#### ABOUT THIS TASK
With no images included, output each entry below exactly as it appears.

[Records drawn from a dataset]
[Start of Attachment]
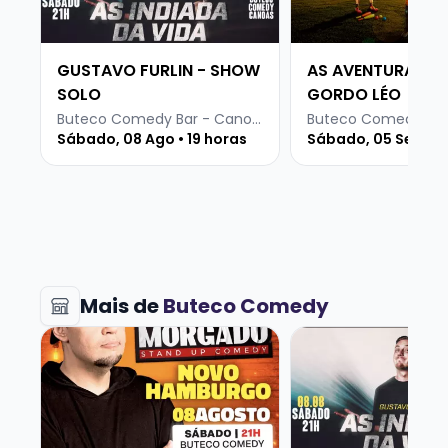
GUSTAVO FURLIN - SHOW
AS AVENTURAS D
SOLO
GORDO LÉO
Buteco Comedy Bar - Canoas
Sábado, 08 Ago • 19 horas
Sábado, 05 Set • 19
Mais de
Buteco Comedy
Veja mais sobre ROGERIO MORGADO - SHOW SOLO
Veja mais sobre G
[End of Attachment]
#### ANSWER TO THIS TASK
GUSTAVO FURLIN - SHOW
AS AVENTURAS D
SOLO
GORDO LÉO
Buteco Comedy Bar - Canoas
Sábado, 08 Ago • 19 horas
Sábado, 05 Set • 19
Mais de
Buteco Comedy
Veja mais sobre ROGERIO MORGADO - SHOW SOLO
Veja mais sobre G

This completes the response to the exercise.